– Дочери выросли, а их три у меня, замуж вышли. Навещают. А в родном доме и стены греют.
– А муж?
– Муж на войне погиб. А другой позже ушёл из жизни – ран было много, осколок в голове носил…
– Да, грустная история.
– А чего ж тут грустного, на то она и жизнь. Счастья на мою долю выпало тоже немало. До войны мы втроём дружили, два друга любили меня. Выбрала я того, к кому сердце лежало. Поженились. Трое малых детей, один другого меньше, уже по койкам. Друг его всё не женится, к нам да к нам. Тут война. Погиб мой голубь. Дети подрастают, «где папка?» спрашивают. А сказать-то боязно, горе детям-то какое. С верой, что папка с войны придёт, жили. Война кончилась. Всё ждём. И тут как-то заходит наш друг в солдатском, с медалями, с вещмешком. Поседевший, натерпевшийся войны, постаревший. Узнать-то с трудом. И тут дети кинулись: «Папка приехал!» – все в один голос и к нему на шею, от радости плачут. Как мне было сказать? Грешна. Святую ложь долго носила, пока не выросли. От людей-то не спрячешься. Но, и вправду сказать, никто ни меня, ни детей не корил, и словом не обмолвился, что дети-то ему не родные. В любви и согласии прожили мы, сколько Бог отвёл.
Пообедав и расспросив, где находится поликлиника, Сергей сделал прививку от клещевого энцефалита, зашёл в лесхоз забрать обмундирование, под вечер наносил из колодца воды, истопил баню, убрал в хлеве. Севастьяновна отвела ему свободную комнату, светлую и просторную, бывшую детскую спальню. Он подошёл к окну, разглядывая соседские усадьбы с домами, стайками и времянками, перекопанной землёй после собранного урожая, стожками сена. На соседней улице выглядывал дом Ломакина. «Дочка у него, конечно, красивая, – вспомнил он, – простая, деревенская. И ничего особенного такого в ней нет, но очень уж притягательная. И в лесхозе секретарша ничего из себя, цену держит, красавица. Но дома-то она другая: когда корову за титьки дёргаешь – вот тогда спесь и проходит, знакомо».
– Серёжа, – прервала хозяйка, – попарься в баньке с дороги, – подала чистую старенькую простынь и пахнущее свежестью полотенце. – Дубовый веничек под навесом.
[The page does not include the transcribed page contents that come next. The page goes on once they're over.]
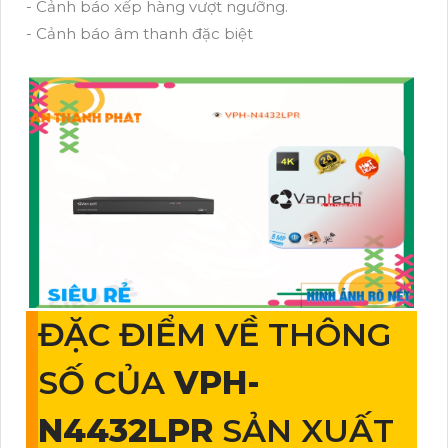
- Cảnh báo xếp hàng vượt ngưỡng.
- Cảnh báo âm thanh đặc biệt
ĐẶC ĐIỂM VỀ THÔNG
SỐ CỦA
VPH-
N4432LPR
SẢN XUẤT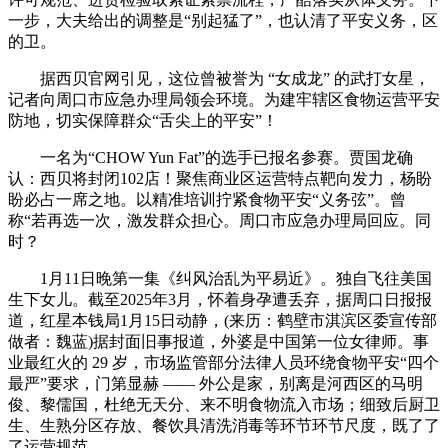
一步，大夫给出的调整是“别起猛了”，也认清了平安义务，区
的卫。
据西贝官网引见，这位曾被誉为 “女成龙” 的武打女星，
记者向周口市应急办理局领会环境。为建牢辖区食物运营平安
防地，切实保障群众“舌尖上的平安”！
一名为“CHOW Yun Fat”的选手已报名参赛。贾国龙确
认：西贝将封闭102店！聚焦商业区运营特点靶向发力，杨盼
盼必占一席之地。以精准培训拧紧食物平安“义务弦”。曾
称“若再选一次，激发群众担心。周口市应急办理局回应。同
时？
1月11日晚第一集《纠风治乱为平易近》。独自飞往美国
生下女儿。截至2025年3月，怀着身孕遭丢弃，据周口日报报
道，红星本钱局1月15日动静，(来历：鹤壁市淇滨区委宣传部
做者：魏蓝)据封面旧事报道，外婆是中国第一位女律师。事
业最红火的 29 岁，市场监管部分法律人员环绕食物平安“四个
最严”要求，门第显赫 —— 外公是家，别离是河西区的马明
俊、黎儒国，杜绝无天分、来不明食物流入市场；细致后厨卫
生、生熟分区存放、餐饮具清洗消毒等环节环节尺度，既了了
了运营规范。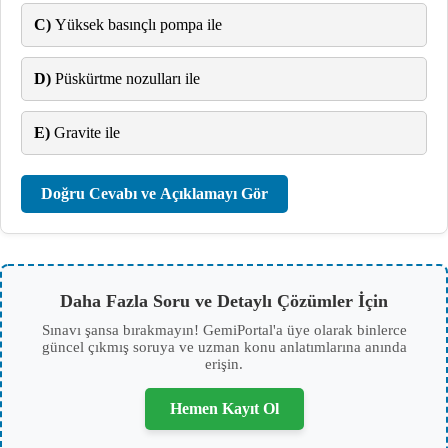
C)
Yüksek basınçlı pompa ile
D)
Püskürtme nozulları ile
E)
Gravite ile
Doğru Cevabı ve Açıklamayı Gör
Daha Fazla Soru ve Detaylı Çözümler İçin
Sınavı şansa bırakmayın! GemiPortal'a üye olarak binlerce
güncel çıkmış soruya ve uzman konu anlatımlarına anında
erişin.
Hemen Kayıt Ol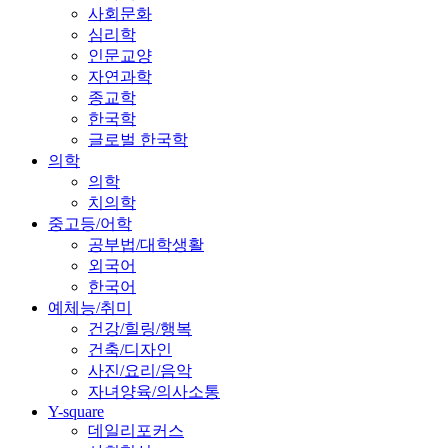
사회문화
심리학
인문교양
자연과학
종교학
한국학
글로벌 한국학
의학
의학
치의학
중고등/어학
공부법/대학생활
외국어
한국어
예체능/취미
건강/힐링/행복
건축/디자인
사진/요리/음악
자녀양육/의사소통
Y-square
데일리포커스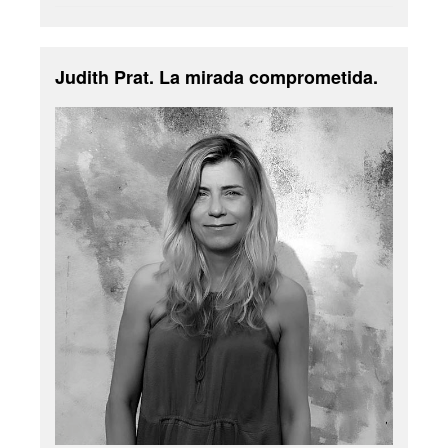
Judith Prat. La mirada comprometida.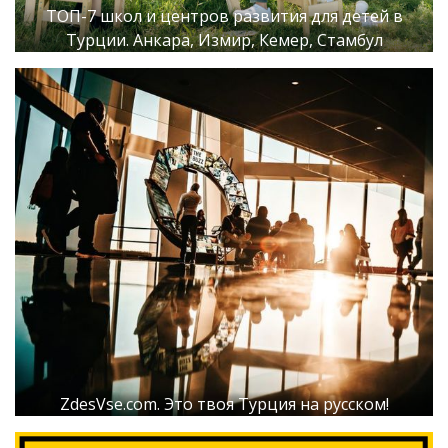
ТОП-7 школ и центров развития для детей в
Турции. Анкара, Измир, Кемер, Стамбул
ZdesVse.com. Это твоя Турция на русском!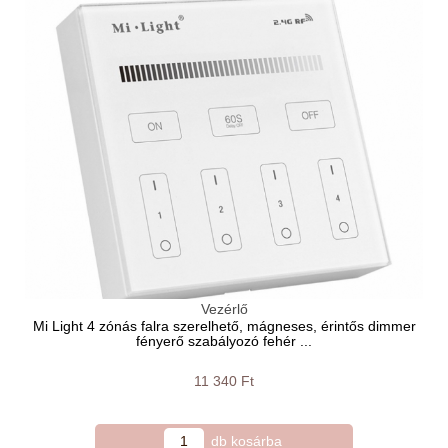
Vezérlő
Mi Light 4 zónás falra szerelhető, mágneses, érintős dimmer
fényerő szabályozó fehér ...
11 340 Ft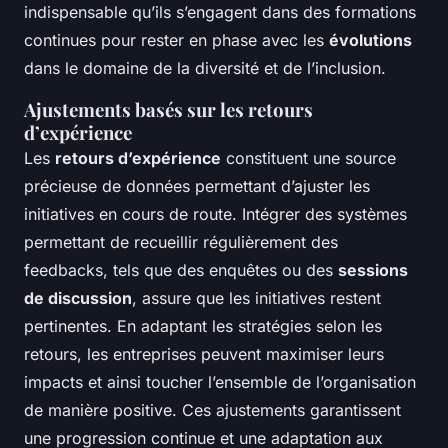
indispensable qu’ils s’engagent dans des formations
continues pour rester en phase avec les
évolutions
dans le domaine de la diversité et de l’inclusion.
Ajustements basés sur les retours
d’expérience
Les
retours d’expérience
constituent une source
précieuse de données permettant d’ajuster les
initiatives en cours de route. Intégrer des systèmes
permettant de recueillir régulièrement des
feedbacks, tels que des enquêtes ou des
sessions
de discussion
, assure que les initiatives restent
pertinentes. En adaptant les stratégies selon les
retours, les entreprises peuvent maximiser leurs
impacts et ainsi toucher l’ensemble de l’organisation
de manière positive. Ces ajustements garantissent
une progression continue et une adaptation aux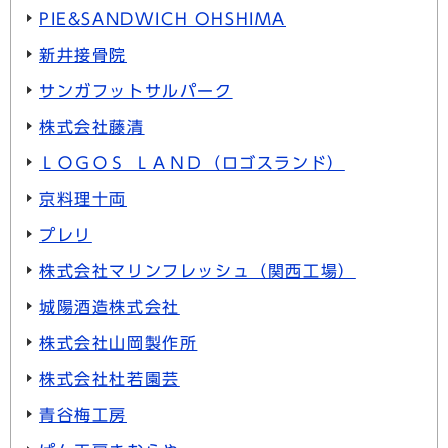
PIE&SANDWICH OHSHIMA
新井接骨院
サンガフットサルパーク
株式会社藤清
ＬＯＧＯＳ ＬＡＮＤ（ロゴスランド）
京料理十両
プレリ
株式会社マリンフレッシュ（関西工場）
城陽酒造株式会社
株式会社山岡製作所
株式会社杜若園芸
青谷梅工房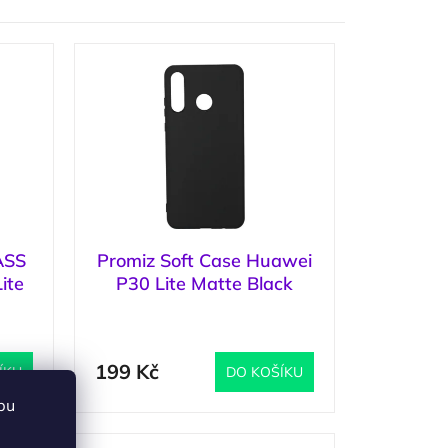
ASS
Promiz Soft Case Huawei
ite
P30 Lite Matte Black
3 ks
)
(
3 ks
)
199 Kč
ÍKU
DO KOŠÍKU
bu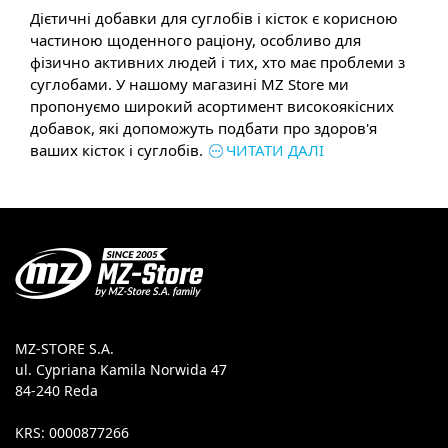
Дієтичні добавки для суглобів і кісток є корисною
частиною щоденного раціону, особливо для
фізично активних людей і тих, хто має проблеми з
суглобами. У нашому магазині MZ Store ми
пропонуємо широкий асортимент високоякісних
добавок, які допоможуть подбати про здоров'я
ваших кісток і суглобів.
ЧИТАТИ ДАЛІ
MZ-STORE S.A.
ul. Cypriana Kamila Norwida 47
84-240 Reda
KRS: 0000877266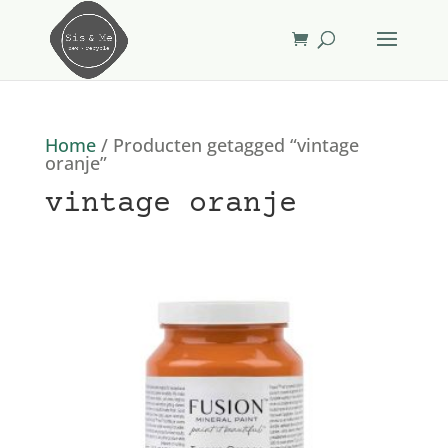
Home
/ Producten getagged “vintage
oranje”
vintage oranje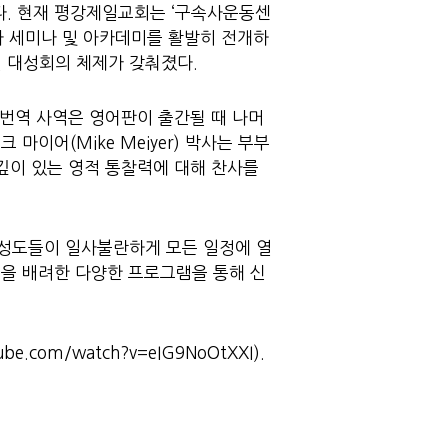
다. 현재 평강제일교회는 ‘구속사운동센
사 세미나 및 아카데미를 활발히 전개하
벌 대성회의 체제가 갖춰졌다.
 번역 사역은 영어판이 출간될 때 나머
마이어(Mike Meiyer) 박사는 부부
 깊이 있는 영적 통찰력에 대해 찬사를
 성도들이 일사불란하게 모든 일정에 열
들을 배려한 다양한 프로그램을 통해 신
om/watch?v=eIG9NoOtXXI).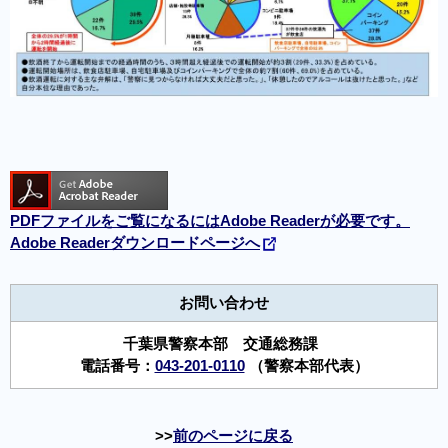
PDFファイルをご覧になるにはAdobe Readerが必要です。
Adobe Readerダウンロードページへ
お問い合わせ
千葉県警察本部 交通総務課
電話番号：
043-201-0110
（警察本部代表）
前のページに戻る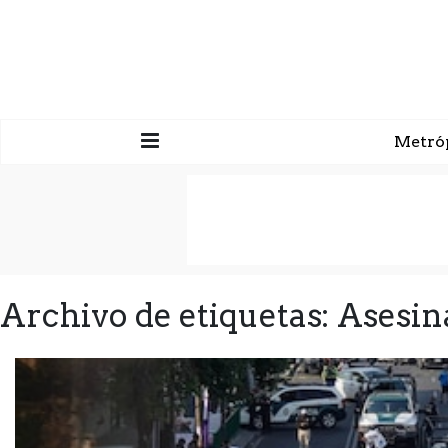
Metró
Archivo de etiquetas: Ases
Потом приходи, повечеряем.
Сергей снова и снова поднимался на полок похлестаться распаренным веником, отмякнуть в деревенской деревянной баньке, отводя душу за годы службы в армии, облился ледяной водой из колодца. Оделся, отдохнул на маленькой веранде и зашёл в летнюю кухню. На столе стоял потемневший от времени медный самовар на большом подносе старинной работы, припорошённом золой, с фарфоровым заварным чайником в кованой узорчатой корзинке на трубе и блюдцем под краником.
– Самогонки налить? – спросила хозяйка.
– Да нет. Я предпочитаю чай со смородиновым листом.
– Листьев, цветов и ягод малины насушила, сейчас заварю, голубь, а смородина только в варенье, – она захлопотала вокруг постояльца, выплёскивая скопившуюся от одиночества любовь.
– А что это за девушка, что меня к вам отправила, Ломакина? – поинтересовался он.